Iran gives IAEA information about past nuclear activities

Iran shared information regarding its atomic past with United Nations’ watchdog organisation International Atomic Energy Agency, taking a step towards potentially meeting a condition for relief of sanctions that have crippled country

Photo by: Reuters
Photo by: Reuters

Iran's chief nuclear negotiator Abbas Araghchi attends a nuclear deal review meeting in Tehran August 9, 2015.

Iran has given the UN nuclear watchdog information regarding its atomic past, a milestone in potentially meeting a condition for sanctions relief under an accord reached with world powers last month.

Alongside the July 14 agreement to curb its nuclear programme in exchange for easing sanctions, Iran signed a deal with the International Atomic Energy Agency (IAEA) to resolve outstanding questions about the possible military dimensions (PMD) of its past nuclear activities.

"Iran today provided the IAEA with its explanation in writing and related documents as agreed in the road-map for the clarification of past and present outstanding issues regarding Iran's nuclear programme," the IAEA said on Saturday, confirming Iran had met a deadline.

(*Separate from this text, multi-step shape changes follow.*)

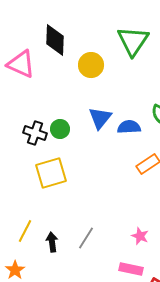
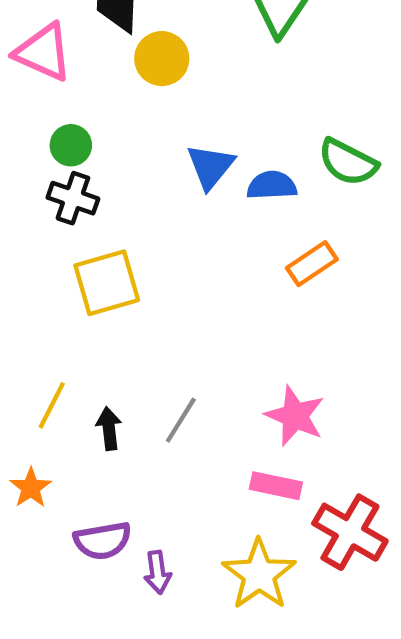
yellow circle: (91, 65) -> (162, 59), moved
green circle: (60, 129) -> (71, 145), moved
pink star: (140, 236) -> (295, 416), size x1.6

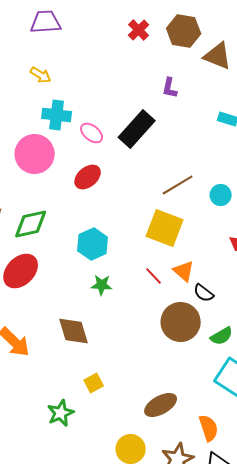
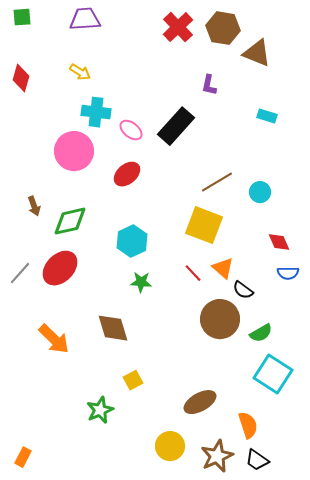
red cross: (139, 30) -> (178, 27), size x1.4

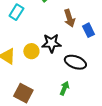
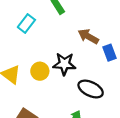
brown arrow: (69, 18) -> (88, 36), turned 132

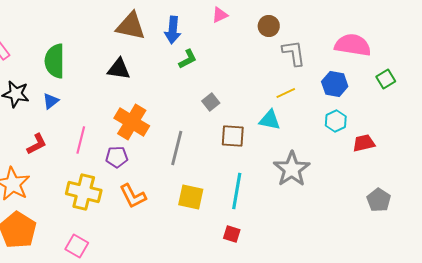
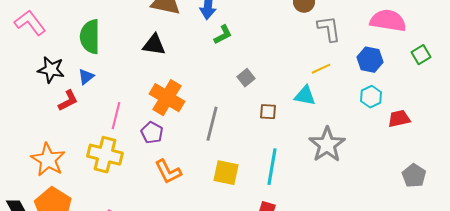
brown square: (233, 136) -> (268, 112), size x0.7
red L-shape: (37, 144) -> (68, 101), moved
purple pentagon: (117, 157) -> (152, 133), turned 30
yellow cross: (84, 192) -> (105, 155), moved

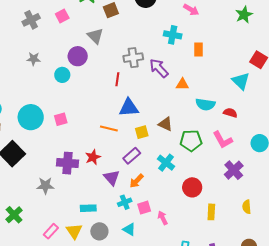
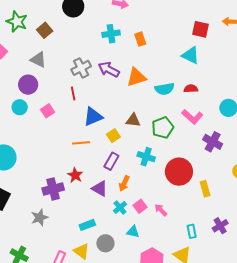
orange triangle: (182, 84) -> (136, 77), size x1.5
pink square: (61, 119) -> (48, 111), moved
red circle: (192, 187) -> (179, 172), size x1.4

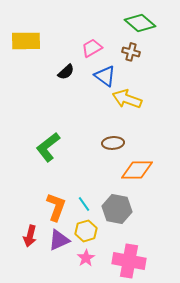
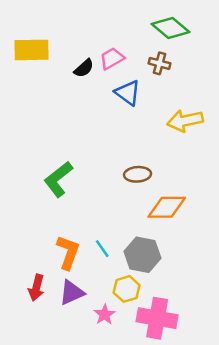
black semicircle: (66, 72) -> (84, 68), moved
yellow arrow: (127, 99) -> (185, 121), moved, turned -32
yellow hexagon: (86, 231) -> (127, 289), moved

For months, Iran had been stalling an IAEA investigation into the possible military aspects of its past nuclear activities, relating mostly to the period before 2003, saying the agency's data for its investigation was fabricated. The IAEA says it takes no information at face value.

Under the road-map, the IAEA could ask Tehran to provide more clarification by Oct. 15 so that the watchdog can write a final PMD report by the end of the year.

Full sanctions relief can only go ahead once the IAEA says Iran has complied not only with requests about its nuclear past but also with a range of measures to shrink its current atomic programme.

The agency has come under fire by US politicians for not disclosing its road-map agreement with Iran, which the UN body says is in line with its normal nuclear safeguards proceedings.

Republican US Senator Lindsey Graham, who chairs a committee overseeing his country's financial contribution to the IAEA, has said he would push to stop such money if the agency does not publish its arrangements with Iran.